Data for the task »
********
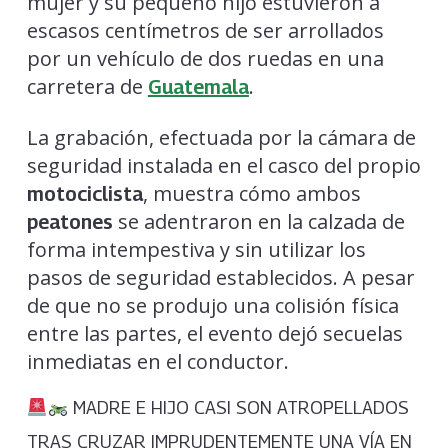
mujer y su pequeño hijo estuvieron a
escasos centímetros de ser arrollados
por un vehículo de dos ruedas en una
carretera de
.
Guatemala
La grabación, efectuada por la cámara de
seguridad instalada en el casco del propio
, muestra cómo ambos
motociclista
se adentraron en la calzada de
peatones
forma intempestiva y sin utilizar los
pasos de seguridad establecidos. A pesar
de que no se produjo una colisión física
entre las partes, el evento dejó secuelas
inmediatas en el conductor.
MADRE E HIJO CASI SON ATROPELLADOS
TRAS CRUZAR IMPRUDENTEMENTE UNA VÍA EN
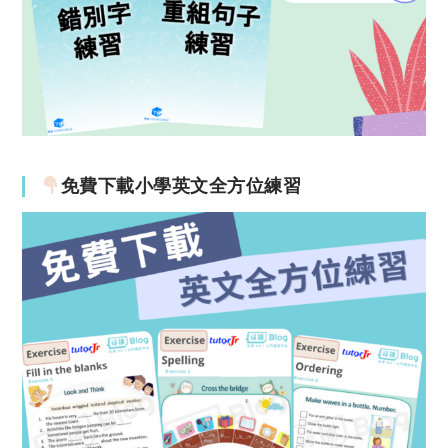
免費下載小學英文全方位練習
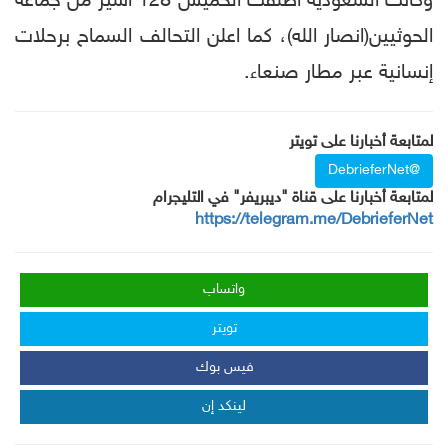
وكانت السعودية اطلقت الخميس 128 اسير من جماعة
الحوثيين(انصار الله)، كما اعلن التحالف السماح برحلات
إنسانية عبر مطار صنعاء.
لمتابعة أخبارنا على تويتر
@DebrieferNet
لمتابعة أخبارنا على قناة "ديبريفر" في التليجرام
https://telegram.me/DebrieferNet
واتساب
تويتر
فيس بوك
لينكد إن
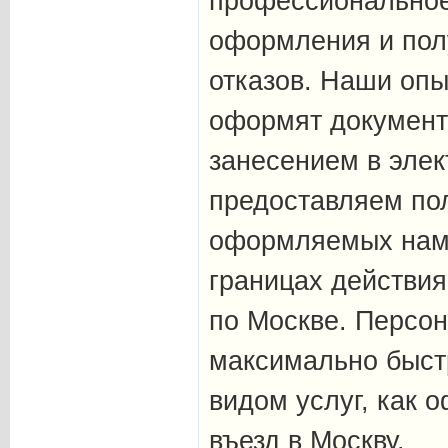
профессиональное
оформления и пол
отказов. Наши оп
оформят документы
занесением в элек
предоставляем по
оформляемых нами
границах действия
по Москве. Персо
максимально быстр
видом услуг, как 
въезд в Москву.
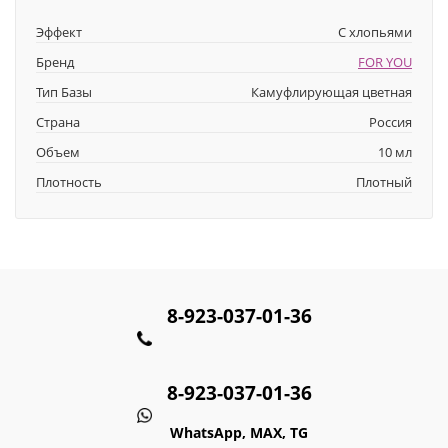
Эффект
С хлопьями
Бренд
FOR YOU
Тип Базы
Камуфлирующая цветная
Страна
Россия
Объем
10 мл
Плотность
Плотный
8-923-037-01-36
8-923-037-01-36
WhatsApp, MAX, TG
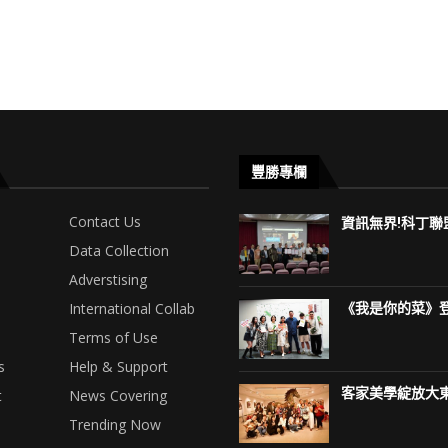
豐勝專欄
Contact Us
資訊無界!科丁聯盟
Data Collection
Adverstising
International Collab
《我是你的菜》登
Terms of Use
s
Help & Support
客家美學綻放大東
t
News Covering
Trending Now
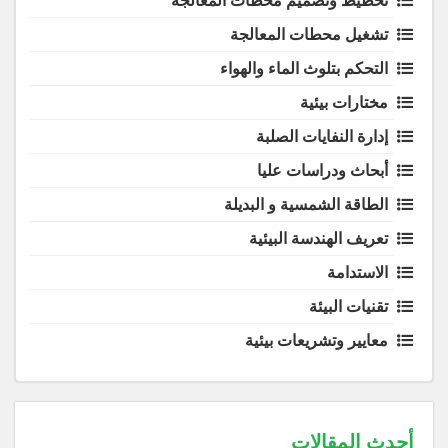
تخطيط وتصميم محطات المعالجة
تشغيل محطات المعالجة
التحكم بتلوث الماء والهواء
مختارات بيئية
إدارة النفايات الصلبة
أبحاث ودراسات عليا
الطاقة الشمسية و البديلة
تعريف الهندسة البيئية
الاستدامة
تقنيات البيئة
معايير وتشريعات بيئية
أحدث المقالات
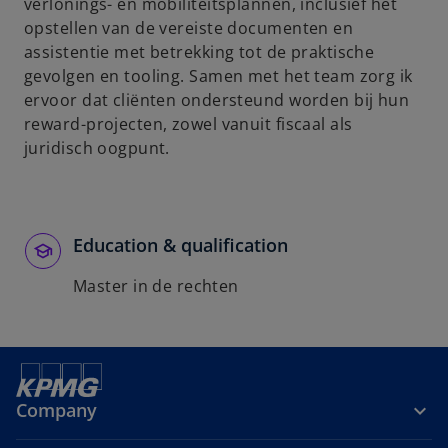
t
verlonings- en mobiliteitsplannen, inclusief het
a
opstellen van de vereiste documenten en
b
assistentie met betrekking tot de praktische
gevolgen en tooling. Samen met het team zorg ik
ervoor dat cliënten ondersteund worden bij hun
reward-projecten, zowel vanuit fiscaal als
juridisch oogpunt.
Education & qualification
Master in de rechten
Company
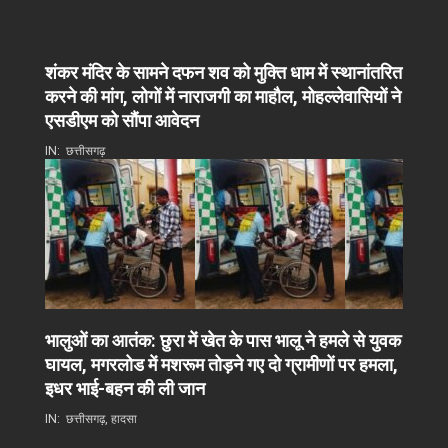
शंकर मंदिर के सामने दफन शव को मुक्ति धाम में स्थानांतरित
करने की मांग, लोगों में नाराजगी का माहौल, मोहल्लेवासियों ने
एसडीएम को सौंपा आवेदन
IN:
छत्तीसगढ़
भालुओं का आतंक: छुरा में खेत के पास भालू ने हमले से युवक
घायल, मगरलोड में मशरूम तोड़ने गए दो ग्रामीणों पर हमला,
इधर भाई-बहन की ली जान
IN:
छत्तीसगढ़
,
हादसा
********
Required action » Work through the entries above and report the number of lines that include "محطات", with nothing else.

Output for this task » 2